Pedro Chieppe, presidente do IBEF-ES, colocou o instituto à disposição do governador e secretariado para contribuir com a construção do debate dos temas elencados no documento, a fim de melhorar o ambiente de negócios do Espírito Santo. Ele destacou que medidas como os incentivos fiscais concedidos pelo governo do Estado foram essenciais para o desenvolvimento da economia capixaba e a atração de empresas. “Nosso objetivo é continuar em um caminho de evolução, melhorar o ambiente econômico e produtivo para gerar mais PIB, emprego e renda. Estamos à disposição para ajudar a fazer o tipo de articulação que for necessária dentro desse debate e dentro das frentes que trabalhamos e articulamos através do Ibef -ES, nossos associados e nosso parceiros”, disse o presidente.
O governador Renato Casagrande destacou ser importante o debate com as entidades civis e empresariais, como o IBEF-ES, e se mostrou comprometido com os temas destacados pelo instituto, que podem ter impactos nas finanças estaduais e na economia. “O momento exige muita articulação e conversa porque os temas trazidos são de impacto coletivo, como o arcabouço fiscal, e a reforma tributária, que é uma necessidade.
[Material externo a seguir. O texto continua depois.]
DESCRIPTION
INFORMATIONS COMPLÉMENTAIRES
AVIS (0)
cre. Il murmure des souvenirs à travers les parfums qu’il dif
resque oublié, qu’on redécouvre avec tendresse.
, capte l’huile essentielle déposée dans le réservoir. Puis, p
Temos que trabalhar de forma que não percamos atividade econômica, o que é uma preocupação”, afirmou o governador.

No documento os empresários do Estado também demonstram apoio à Reforma Trabalhista, manifestam preocupação com o apagão de mão de obra no país e tratam da necessidade de necessidade de regras que estimulem a qualificação profissional dos trabalhadores, medidas que sejam reais alavancas de qualificação da mão-de-obra e da melhoria do padrão de vida do brasileiro.
Para o setor produtivo, uma política eficiente de Recuperação de Créditos de ICMS é fundamental, bem como a aprovação, pelo Senado, da política de preço de transferência já aprovada na Câmara.
A Carta Empresarial do IBEF-ES é resultado da 3ª edição do CEO Meeting, reunião de um grupo altamente qualificado de presidentes e dirigentes de algumas das principais empresas do estado. Este grupo especializado de dirigentes é responsável por decisões empresariais que representam de forma significativa o PIB do estado, bem como impactam diretamente no dia a dia dos cidadãos, realizando investimentos, provendo externalidades positivas, transformando a realidade de nosso estado, e criando riqueza em forma de renda, emprego e geração de impostos para a sociedade.
Sobre o IBEF
O Instituto Brasileiro de Executivos de Finanças do Espírito Santo (IBEF-ES) é uma entidade que reúne os principais empresários e executivos de finanças do Espírito Santo. Unimos nossas forças para pensar, agir e promover entregas relevantes para o ecossistema de finanças, economia e gestão empresarial capixaba.